This is most probably asked here already in some other form (as it seems to be a very basic question) but since I have't found some question very similar to this one I feel obliged to ask (also because I do not know how to answer it at present and because this question appears in some of elementary researches I do).

Lagrange's four-square theorem guarantees that for every $m \in \mathbb N_0=\{0,1,2,...\}$ there is at least one quadruple of integers $(a_1(m),a_2(m),a_3(m),a_4(m))$ such that $m=\displaystyle\sum_{i=1}^{4}(a_i(m))^2$.

But, if the statement is slightly changed so to only allow quadruples that are subsets of $\mathbb N^4$ (instead of $\mathbb Z^4$ (or, equivalently, $\mathbb {N}_0^4$) then the statement is no longer true.

In other words, not every natural number is a sum of *exactly* four squares of naturals.

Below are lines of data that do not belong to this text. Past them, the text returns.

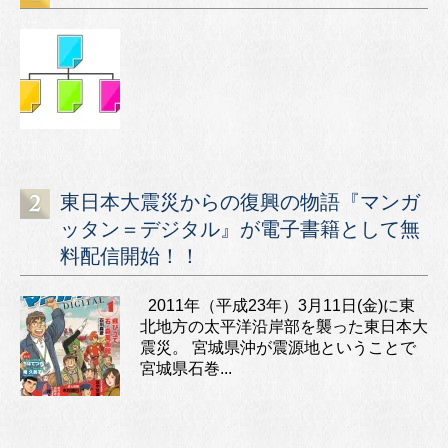
東日本大震災からの復興の物語『マンガ
ッタン＝デジタル』が電子書籍として無
料配信開始！！
2011年（平成23年）3月11日(金)に東
北地方の太平洋沿岸部を襲った東日本大
震災。 宮城県沖が震源地ということで
宮城県石巻...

So, the set of all natural numbers (that is, elements of $\mathbb N=\{1,2,3,\dotsc\}$) that can be written as the sum of *exactly* four squares of natural numbers is not equal to all of $\mathbb N$.

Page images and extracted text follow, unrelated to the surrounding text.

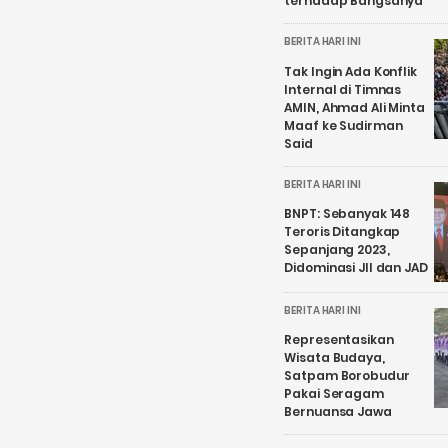
terhadap Bangsanya
BERITA HARI INI
Tak Ingin Ada Konflik
Internal di Timnas
AMIN, Ahmad Ali Minta
Maaf ke Sudirman
Said
BERITA HARI INI
BNPT: Sebanyak 148
Teroris Ditangkap
Sepanjang 2023,
Didominasi JII dan JAD
BERITA HARI INI
Representasikan
Wisata Budaya,
Satpam Borobudur
Pakai Seragam
Bernuansa Jawa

If that exceptional set (the set of all natural numbers that cannot be represented as the sum of *exactly* four squares of naturals) is denoted as $E_4$, I have a basic question:

- How to characterize elements of $E_4$?

For example, is there a statement of the form "$w \in E_4$ if and only if $w$ is (or is not) of the form $a^k(bl+c)$", for some special choice (or choices) of $a$, $b$, $c$?

Or there is some other characterization?

**Edit**: If I did not misinterpret something, it seems that we have an answer here, so the question can be appropriately closed.